---- THE INPUT
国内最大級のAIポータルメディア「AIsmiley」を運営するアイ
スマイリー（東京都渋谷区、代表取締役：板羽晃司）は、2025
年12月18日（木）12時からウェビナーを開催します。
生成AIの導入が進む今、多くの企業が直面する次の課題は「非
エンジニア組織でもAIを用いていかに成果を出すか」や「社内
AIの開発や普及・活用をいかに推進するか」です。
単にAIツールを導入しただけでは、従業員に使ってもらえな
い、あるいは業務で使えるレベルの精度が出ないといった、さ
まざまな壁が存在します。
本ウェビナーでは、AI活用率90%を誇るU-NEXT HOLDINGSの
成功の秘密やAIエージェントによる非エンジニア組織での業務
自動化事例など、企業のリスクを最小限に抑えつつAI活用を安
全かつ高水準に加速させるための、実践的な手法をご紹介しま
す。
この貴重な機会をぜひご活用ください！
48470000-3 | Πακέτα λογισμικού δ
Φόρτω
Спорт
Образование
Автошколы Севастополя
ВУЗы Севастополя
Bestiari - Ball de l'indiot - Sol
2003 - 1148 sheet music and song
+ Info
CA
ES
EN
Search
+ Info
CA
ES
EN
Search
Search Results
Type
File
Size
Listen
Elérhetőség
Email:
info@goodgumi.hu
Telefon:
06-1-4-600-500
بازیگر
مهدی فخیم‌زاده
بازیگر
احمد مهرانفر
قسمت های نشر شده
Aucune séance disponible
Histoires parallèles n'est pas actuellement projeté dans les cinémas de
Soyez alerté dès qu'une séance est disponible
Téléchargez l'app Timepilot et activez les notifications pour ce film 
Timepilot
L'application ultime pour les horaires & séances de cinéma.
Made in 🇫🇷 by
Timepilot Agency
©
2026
--------
TASK DETAILS. What is needed is an exact copy of all the records.

ANSWER SPACE.
国内最大級のAIポータルメディア「AIsmiley」を運営するアイ
スマイリー（東京都渋谷区、代表取締役：板羽晃司）は、2025
年12月18日（木）12時からウェビナーを開催します。
生成AIの導入が進む今、多くの企業が直面する次の課題は「非
エンジニア組織でもAIを用いていかに成果を出すか」や「社内
AIの開発や普及・活用をいかに推進するか」です。
単にAIツールを導入しただけでは、従業員に使ってもらえな
い、あるいは業務で使えるレベルの精度が出ないといった、さ
まざまな壁が存在します。
本ウェビナーでは、AI活用率90%を誇るU-NEXT HOLDINGSの
成功の秘密やAIエージェントによる非エンジニア組織での業務
自動化事例など、企業のリスクを最小限に抑えつつAI活用を安
全かつ高水準に加速させるための、実践的な手法をご紹介しま
す。
この貴重な機会をぜひご活用ください！
48470000-3 | Πακέτα λογισμικού δ
Φόρτω
Спорт
Образование
Автошколы Севастополя
ВУЗы Севастополя
Bestiari - Ball de l'indiot - Sol
2003 - 1148 sheet music and song
+ Info
CA
ES
EN
Search
+ Info
CA
ES
EN
Search
Search Results
Type
File
Size
Listen
Elérhetőség
Email:
info@goodgumi.hu
Telefon:
06-1-4-600-500
بازیگر
مهدی فخیم‌زاده
بازیگر
احمد مهرانفر
قسمت های نشر شده
Aucune séance disponible
Histoires parallèles n'est pas actuellement projeté dans les cinémas de
Soyez alerté dès qu'une séance est disponible
Téléchargez l'app Timepilot et activez les notifications pour ce film 
Timepilot
L'application ultime pour les horaires & séances de cinéma.
Made in 🇫🇷 by
Timepilot Agency
©
2026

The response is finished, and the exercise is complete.